Mais la silhouette des chars ennemis différait si grandement de celles qu'Adel avait rencontrées auparavant qu'il reconnut d'un coup d'œil qu'il s'agissait d'un char entièrement nouveau.
« Attention toutes unités ! Nous allons rencontrer un nouveau type de char ennemi ; c'est peut-être le char moyen signalé précédemment, dont on disait qu'il avait été presque anéanti dans le combat contre nos chars lourds Type 6. Cela signifie que les capacités défensives de ce char ne sont pas aussi fortes que celles du légendaire Type Rokossovsky ! »
« Ne vous inquiétez pas trop, visez et tirez ! »
Adel Schultz marqua une pause, sentant que ces mots n'étaient pas tout à fait suffisants, et il mit davantage en garde : « Pour les nouveaux chars, visez leurs points faibles traditionnels, comme l'épisccope du pilote, la trappe du pilote et le port de la mitrailleuse sur le mantelet ! Si tout échoue, visez l'anneau de tourelle pour bloquer la tourelle ! »
« Ou utilisez un obus explosif pour détruire le dispositif de visée de l'ennemi ! »
Le chef d'état-major lui rappela : « De tels ordres n'ont pas besoin d'être donnés par vous en tant que commandant de groupement de combat ; les commandants de compagnie, tous des vétérans, le rappelleront aux tankistes ! »
Il y avait beaucoup de vétérans dans les troupes blindées prosiennes ; en effet, ce qu'avait dit Adel était quelque peu superflu.

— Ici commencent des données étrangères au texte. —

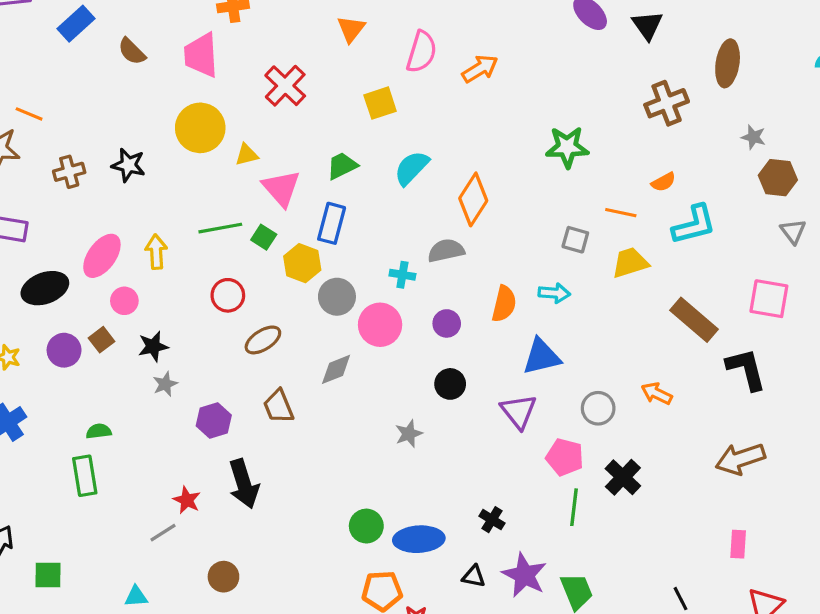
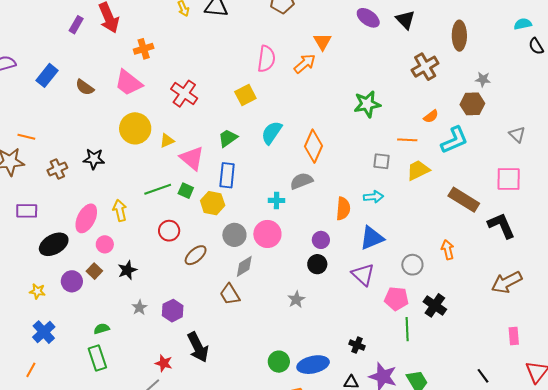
orange triangle: (351, 29) -> (322, 42), moved
pink trapezoid: (201, 55) -> (129, 83), turned -40
brown hexagon: (778, 178) -> (472, 104), moved
gray circle: (337, 297) -> (234, 235), moved
purple circle: (447, 323) -> (321, 240), moved
gray star: (165, 384) -> (139, 307), moved
orange arrow: (657, 394) -> (448, 250), turned 60
brown trapezoid: (278, 406) -> (230, 294), moved

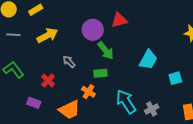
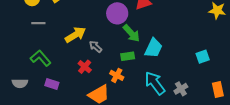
yellow arrow: (47, 35) -> (75, 35), moved
cyan trapezoid: (148, 60) -> (154, 48), moved
red cross: (48, 81) -> (85, 67), moved
purple rectangle: (34, 103) -> (52, 84), moved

En tant que « Blindé Schultz » surnommé à juste titre, comment n'aurait-il pas été au courant de ces choses ! Mais il ne put s'empêcher de rappeler ses subordonnés parce que ces nouveaux types de chars lui donnaient un mauvais pressentiment.

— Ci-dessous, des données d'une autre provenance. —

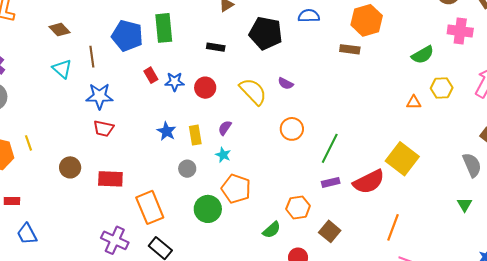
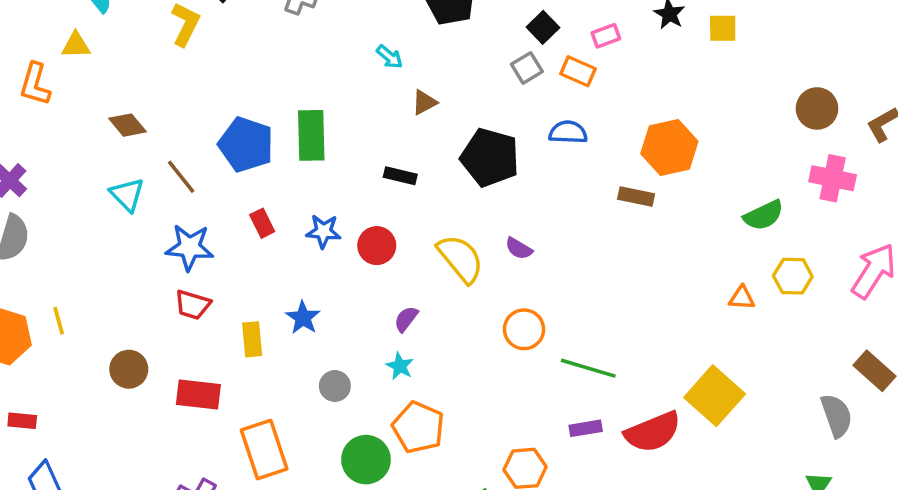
brown line: (92, 57) -> (181, 177), turned -35
red rectangle: (151, 75) -> (262, 223), moved
yellow rectangle: (195, 135) -> (252, 339), moved
green line: (330, 148) -> (588, 368), turned 76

Il demanda au chef d'état-major : « Êtes-vous sûr que ces chars moyens ont été entièrement détruits par les chars Type 6 ? »
« Oui, le rapport de bataille indiquait que les chars avaient été détruits, mais les chars Type 6 restants ont également été éliminés par la cavalerie blindée antéenne qui s'est jetée sur eux. »

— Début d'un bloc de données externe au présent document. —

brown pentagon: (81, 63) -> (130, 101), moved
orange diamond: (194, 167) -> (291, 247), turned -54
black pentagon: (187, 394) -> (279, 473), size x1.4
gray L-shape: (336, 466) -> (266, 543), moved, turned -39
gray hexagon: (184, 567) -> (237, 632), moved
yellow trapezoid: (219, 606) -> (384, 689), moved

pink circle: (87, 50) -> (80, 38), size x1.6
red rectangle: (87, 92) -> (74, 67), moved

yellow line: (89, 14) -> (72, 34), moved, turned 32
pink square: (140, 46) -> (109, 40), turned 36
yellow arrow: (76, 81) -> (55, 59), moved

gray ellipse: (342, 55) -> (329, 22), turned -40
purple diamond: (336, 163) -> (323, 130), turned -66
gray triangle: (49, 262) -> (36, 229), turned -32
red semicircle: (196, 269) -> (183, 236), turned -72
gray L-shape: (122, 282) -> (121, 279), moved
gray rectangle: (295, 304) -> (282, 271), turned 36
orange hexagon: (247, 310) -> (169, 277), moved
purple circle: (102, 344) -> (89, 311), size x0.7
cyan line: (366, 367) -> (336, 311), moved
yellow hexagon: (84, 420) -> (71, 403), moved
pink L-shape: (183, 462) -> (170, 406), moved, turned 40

De la sueur perla sur le front d'Adel : « Vous voulez dire que nos forces blindées lourdes ont été anéanties ? Qui a fini par contrôler le champ de bataille ? »
« Les Antéens l'ont fait, le rapport disait que l'infanterie antéenne a progressé, il n'y avait donc aucun moyen de contrôler le champ de bataille pour réparer les prototypes de chars Type 6 endommagés. »
Adel sortit un mouchoir et s'essuya le front.
En tant qu'officier chevronné, il connaissait depuis longtemps la tromperie jouée par le Haut Commandement dans les rapports de bataille.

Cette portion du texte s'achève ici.